Factorability of items was confirmed by using the Bartlett test of sphericity and the Kaiser-Meyer-Olkin (KMO) measure of sampling adequacy. The number of factors extracted was determined by scree plot by using the recommended criteria (27) (i.e., eigenvalue >1 and at least 2 items loading on a theoretically interpretable factor) to yield a solution that was parsimonious yet reliable. Items with a factor loading ≥0.4 and no secondary factor loading ≥0.30 were retained (30). All emerging factors were combined to form a perceived risk of RWI scale; perceived vulnerability and perceived severity factors were combined to form a threat appraisal of RWI scale, and factors from each construct were retained as subscales. Once each scale and subscale was finalized, Cronbach a was calculated to determine scale reliability.

Results

Scale Development

Two hundred fifty-five cases were included in the factor analysis for perceived vulnerability items (Table 1), 1 of the 4 primary constructs informed by PMT. The KMO measure of sampling adequacy was 0.830 with a significant Bartlett test of sphericity (p<0.001). Of the 16 items entered into the factor analysis, 2 items were dropped; the 14 remaining items were in a 2-factor solution. The first factor, disease vector acknowledgment, accounted for 21.5% of the variance with an α of 0.76. This factor pertained to recognizing the swimming pool as a source of transmission of infectious agents. The second factor, knowledge of transmission of infectious agents, accounted for 7.6% of the variance with an α of 0.73. This factor referred to modes and types of diseases spread through swimming pools. These 2 factors were moderately correlated (r = 0.346, p<0.01), and combining them yielded an α of 0.79 and explained 29.1% of the variance.

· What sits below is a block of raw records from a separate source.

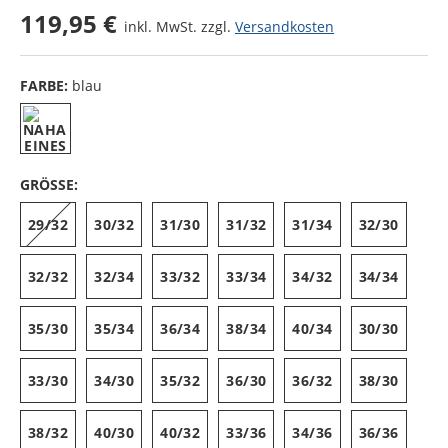
119,95 €
inkl. MwSt. zzgl.
Versandkosten
FARBE:
blau
GRÖSSE:
29/32
30/32
31/30
31/32
31/34
32/30
32/32
32/34
33/32
33/34
34/32
34/34
35/30
35/34
36/34
38/34
40/34
30/30
33/30
34/30
35/32
36/30
36/32
38/30
38/32
40/30
40/32
33/36
34/36
36/36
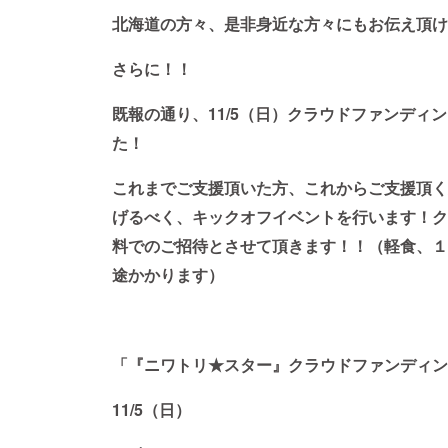
北海道の方々、是非身近な方々にもお伝え頂け
さらに！！
既報の通り、11/5（日）クラウドファンディ
た！
これまでご支援頂いた方、これからご支援頂く
げるべく、キックオフイベントを行います！ク
料でのご招待とさせて頂きます！！（軽食、１
途かかります）
「『ニワトリ★スター』クラウドファンディン
11/5（日）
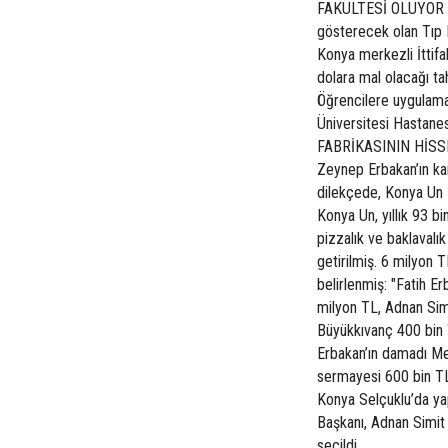
FAKÜLTESİ OLUYOR Kon
gösterecek olan Tıp F
Konya merkezli İttifa
dolara mal olacağı ta
Öğrencilere uygulama
Üniversitesi Hastanes
FABRİKASININ HİSSED
Zeynep Erbakan’ın kard
dilekçede, Konya Un F
Konya Un, yıllık 93 b
pizzalık ve baklaval
getirilmiş. 6 milyon 
belirlenmiş: "Fatih E
milyon TL, Adnan Si
Büyükkıvanç 400 bin 
Erbakan’ın damadı Meh
sermayesi 600 bin TL
Konya Selçuklu’da yap
Başkanı, Adnan Simit
seçildi.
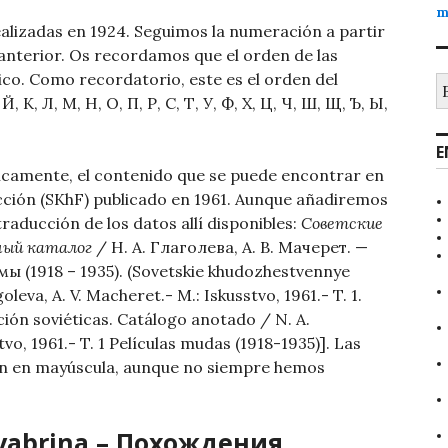
m
ealizadas en 1924. Seguimos la numeración a partir
 anterior. Os recordamos que el orden de las
ílico. Como recordatorio, este es el orden del
B
, Й, К, Л, М, Н, О, П, Р, С, Т, У, Ф, Х, Ц, Ч, Ш, Щ, Ъ, Ы,
E
icamente, el contenido que se puede encontrar en
ficción (SKhF) publicado en 1961. Aunque añadiremos
traducción de los datos allí disponibles:
Советские
ный каталог
/ Н. А. Глаголева, А. В. Мачерет. —
мы (1918 – 1935). (Sovetskie khudozhestvennye
leva, A. V. Macheret.- M.: Iskusstvo, 1961.- T. 1.
cción soviéticas. Catálogo anotado / N. A.
vo, 1961.- T. 1 Películas mudas (1918-1935)].
Las
en en mayúscula, aunque no siempre hemos
tyabrina – Похождения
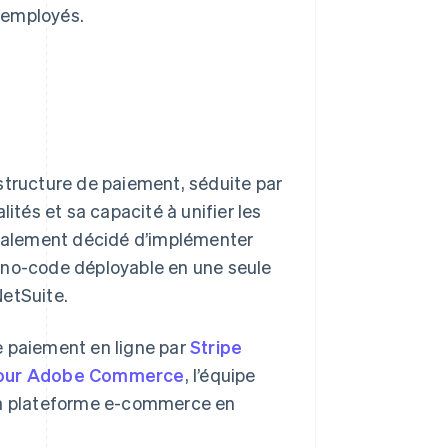
x employés.
structure de paiement, séduite par
ités et sa capacité à unifier les
 également décidé d’implémenter
n no-code déployable en une seule
NetSuite.
e paiement en ligne par
Stripe
 pour Adobe Commerce
, l’équipe
 sa plateforme e-commerce en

Two hundred forty-five cases were included in the perceived severity factor analysis (Table 1). The KMO measure of sampling adequacy was 0.762 with a significant Bartlett test of sphericity (p<0.001). A 2-factor solution emerged, retaining 7 of the 8 items. The first factor, severity of diarrheal illness, accounted for 28.1% of the variance with an α of 0.65. The second factor, severity of nongastrointestinal illness, accounted for 8.7% of the variance with an α of 0.63. These factors assessed perceptions of child illness severity for the most common illness (diarrhea) and other illness from RWI. These factors were moderately correlated (r = 0.316, p<0.001), and the combined a was 0.69, with 36.8% of the variance explained.

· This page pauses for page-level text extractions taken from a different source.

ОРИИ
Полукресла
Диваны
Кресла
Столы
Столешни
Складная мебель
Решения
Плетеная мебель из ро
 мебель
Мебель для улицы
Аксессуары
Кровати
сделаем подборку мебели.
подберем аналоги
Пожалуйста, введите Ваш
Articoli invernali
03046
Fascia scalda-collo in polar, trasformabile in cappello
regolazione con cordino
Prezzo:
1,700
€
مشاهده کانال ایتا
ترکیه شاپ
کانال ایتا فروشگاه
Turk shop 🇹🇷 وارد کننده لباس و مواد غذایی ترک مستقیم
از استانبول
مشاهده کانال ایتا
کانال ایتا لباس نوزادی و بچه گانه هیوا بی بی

The response efficacy factor analysis included 247 cases (Table 1). The KMO measure of sampling adequacy was 0.680 with a significant Bartlett test of sphericity (p<0.001). Seven items were retained on a 2-factor solution, yielding 2 response efficacy subscales. The first factor, efficacy of behavioral modifications, accounted for 27.7% of the variance with an α of 0.71, and related to steps parents can take to reduce infectious agents in a pool. The second factor, efficacy of swim diapers, an important means of keeping fecal matter out of recreational water, accounted for 17.9% of the variance with an α of 0.78. Both subscales combined yielded an α of 0.63 with 45.6% of variance explained.

The factor analysis for self-efficacy items used 213 cases because items marked as not applicable were excluded from analysis (Table 1). The KMO measure of sampling adequacy was 0.668 with a significant Bartlett test of sphericity (p<0.001). Four items were retained in a 1-factor solution, self-efficacy for gastrointestinal RWI prevention, that explained 29.1% of the variance with an α of 0.60.

The 4 perceived vulnerability and perceived severity subscales were combined to form a threat appraisal of RWI scale with an α of 0.81. In addition, all 7 subscales from the 4 PMT constructs were combined to form a comprehensive perceived risk of RWI scale with an overall α of 0.74.

Construct Validity

The mean scores on the 7-risk perception subscales were compared for respondents in stage 1 and stage 7 of the PAPM (Table 2). As hypothesized, respondents in stage 7 had significantly higher mean scores on the 2 perceived vulnerability subscales (p<0.001) and the 2 perceived severity subscales (p<0.001) than respondents in stage 1. The scale on the efficacy of swim diapers produced significant results (p = 0.049) in the opposite direction. The other efficacy scales produced nonsignificant differences, although some were in the hypothesized direction. Stage 1 and stage 7 respondents were also compared on the threat appraisal of RWI scale and the comprehensive perceived risk for RWI scale, and for both scales, parents in stage 7 scored significantly higher than parents in stage 1 (p<0.001), as hypothesized.

Discussion

A comprehensive perceived risk scale of RWI is an important tool for examining the psychosocial factors that predict or mediate the adoption of recommended behavior for preventing the spread of infectious diseases while swimming. This study describes the first known effort to develop a scale that offers a detailed and comprehensive assessment of parents' perceived risk for RWI for their children. The 4 components of PMT (perceived vulnerability, perceived severity, response efficacy, and self-efficacy) served as the theoretical framework for scale development, and a 7-factor solution emerged.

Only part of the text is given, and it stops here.